→ TASK INSTRUCTIONS
Within this listing, how many lines carry the string "icon"? State the number only.

== DATA TO PROCESS ==

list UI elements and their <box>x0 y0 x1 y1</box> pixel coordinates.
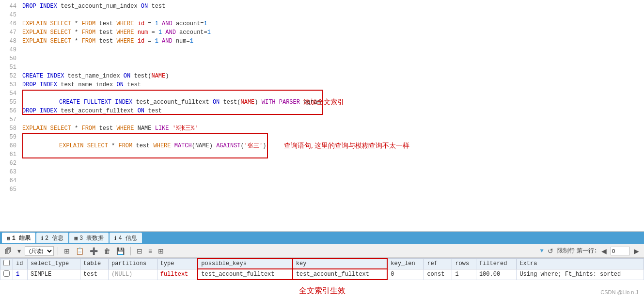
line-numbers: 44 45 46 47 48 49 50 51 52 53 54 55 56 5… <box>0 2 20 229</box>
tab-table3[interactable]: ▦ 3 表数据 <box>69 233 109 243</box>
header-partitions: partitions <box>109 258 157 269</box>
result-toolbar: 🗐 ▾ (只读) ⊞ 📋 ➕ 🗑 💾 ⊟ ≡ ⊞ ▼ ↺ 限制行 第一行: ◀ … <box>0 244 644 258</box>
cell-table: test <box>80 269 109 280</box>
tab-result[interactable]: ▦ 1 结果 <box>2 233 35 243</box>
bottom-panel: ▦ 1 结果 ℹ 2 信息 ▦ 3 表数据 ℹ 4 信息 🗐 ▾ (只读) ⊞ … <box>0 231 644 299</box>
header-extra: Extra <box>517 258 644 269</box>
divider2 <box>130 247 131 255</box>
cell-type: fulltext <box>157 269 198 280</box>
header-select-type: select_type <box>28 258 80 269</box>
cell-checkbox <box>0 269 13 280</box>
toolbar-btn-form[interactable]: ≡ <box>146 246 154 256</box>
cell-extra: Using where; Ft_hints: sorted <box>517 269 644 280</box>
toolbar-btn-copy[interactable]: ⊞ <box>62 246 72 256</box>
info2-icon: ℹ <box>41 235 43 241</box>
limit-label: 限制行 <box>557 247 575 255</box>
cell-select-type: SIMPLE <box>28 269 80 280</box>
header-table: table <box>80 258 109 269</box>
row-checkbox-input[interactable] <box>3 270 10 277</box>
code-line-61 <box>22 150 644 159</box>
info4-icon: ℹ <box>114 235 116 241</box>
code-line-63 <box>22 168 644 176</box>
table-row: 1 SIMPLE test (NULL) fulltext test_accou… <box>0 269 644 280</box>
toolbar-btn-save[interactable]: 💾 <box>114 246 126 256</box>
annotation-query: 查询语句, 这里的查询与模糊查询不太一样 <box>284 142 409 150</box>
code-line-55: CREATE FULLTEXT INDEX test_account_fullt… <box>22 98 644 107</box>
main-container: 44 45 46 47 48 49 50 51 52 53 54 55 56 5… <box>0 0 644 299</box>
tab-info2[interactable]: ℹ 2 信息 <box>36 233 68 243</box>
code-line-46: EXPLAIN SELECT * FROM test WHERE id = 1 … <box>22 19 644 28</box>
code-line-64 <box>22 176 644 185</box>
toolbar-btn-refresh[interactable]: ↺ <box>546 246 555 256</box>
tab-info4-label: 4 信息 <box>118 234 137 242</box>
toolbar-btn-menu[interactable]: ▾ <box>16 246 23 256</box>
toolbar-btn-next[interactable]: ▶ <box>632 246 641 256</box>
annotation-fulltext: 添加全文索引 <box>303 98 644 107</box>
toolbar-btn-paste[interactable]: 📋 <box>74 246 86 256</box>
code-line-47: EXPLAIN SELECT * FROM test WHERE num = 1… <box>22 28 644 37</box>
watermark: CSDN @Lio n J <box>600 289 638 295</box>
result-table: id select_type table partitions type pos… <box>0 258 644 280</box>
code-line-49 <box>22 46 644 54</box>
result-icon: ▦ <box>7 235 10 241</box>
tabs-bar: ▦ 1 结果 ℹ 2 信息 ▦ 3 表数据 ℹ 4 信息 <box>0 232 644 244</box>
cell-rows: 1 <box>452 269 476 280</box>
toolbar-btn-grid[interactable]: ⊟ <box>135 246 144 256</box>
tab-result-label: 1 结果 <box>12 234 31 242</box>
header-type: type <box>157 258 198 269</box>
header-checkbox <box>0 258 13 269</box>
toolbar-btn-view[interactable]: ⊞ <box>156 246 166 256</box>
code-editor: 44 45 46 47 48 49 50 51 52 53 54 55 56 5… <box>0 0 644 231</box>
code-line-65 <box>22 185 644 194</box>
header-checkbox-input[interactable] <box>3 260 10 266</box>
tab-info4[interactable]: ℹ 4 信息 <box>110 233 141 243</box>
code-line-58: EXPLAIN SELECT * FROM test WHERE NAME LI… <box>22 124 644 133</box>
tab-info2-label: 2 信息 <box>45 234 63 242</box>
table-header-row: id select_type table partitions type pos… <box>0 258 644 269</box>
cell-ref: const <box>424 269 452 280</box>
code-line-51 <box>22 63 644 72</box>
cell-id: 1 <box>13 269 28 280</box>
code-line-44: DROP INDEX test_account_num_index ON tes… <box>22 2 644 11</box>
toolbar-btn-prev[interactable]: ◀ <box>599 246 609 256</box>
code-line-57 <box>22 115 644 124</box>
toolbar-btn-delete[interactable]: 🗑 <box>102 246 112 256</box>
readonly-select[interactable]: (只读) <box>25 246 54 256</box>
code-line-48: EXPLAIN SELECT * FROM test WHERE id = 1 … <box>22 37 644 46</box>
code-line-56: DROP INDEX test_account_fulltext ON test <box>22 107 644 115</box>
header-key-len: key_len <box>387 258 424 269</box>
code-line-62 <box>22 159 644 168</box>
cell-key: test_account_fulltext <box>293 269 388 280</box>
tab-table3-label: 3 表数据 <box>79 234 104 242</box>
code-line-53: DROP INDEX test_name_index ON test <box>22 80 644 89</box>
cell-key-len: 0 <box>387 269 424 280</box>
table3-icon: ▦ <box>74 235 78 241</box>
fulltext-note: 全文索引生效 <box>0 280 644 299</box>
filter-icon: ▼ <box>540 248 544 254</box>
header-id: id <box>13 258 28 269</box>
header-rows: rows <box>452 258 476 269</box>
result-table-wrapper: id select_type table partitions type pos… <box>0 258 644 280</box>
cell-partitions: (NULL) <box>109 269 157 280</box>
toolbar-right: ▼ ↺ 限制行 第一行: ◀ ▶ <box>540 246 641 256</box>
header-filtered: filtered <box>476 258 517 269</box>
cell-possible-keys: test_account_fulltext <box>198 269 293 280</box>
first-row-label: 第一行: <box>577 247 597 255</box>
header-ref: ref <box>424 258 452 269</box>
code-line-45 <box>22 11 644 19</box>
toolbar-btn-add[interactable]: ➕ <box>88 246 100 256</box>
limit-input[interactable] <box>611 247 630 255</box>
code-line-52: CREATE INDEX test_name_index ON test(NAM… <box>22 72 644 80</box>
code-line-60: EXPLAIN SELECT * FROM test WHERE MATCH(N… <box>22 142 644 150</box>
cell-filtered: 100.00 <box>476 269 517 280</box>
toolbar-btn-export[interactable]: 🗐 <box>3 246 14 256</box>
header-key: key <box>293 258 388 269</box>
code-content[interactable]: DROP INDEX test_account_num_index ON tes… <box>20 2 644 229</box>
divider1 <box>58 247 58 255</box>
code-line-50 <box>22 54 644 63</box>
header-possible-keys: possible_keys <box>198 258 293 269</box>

===

→ TASK OUTPUT
5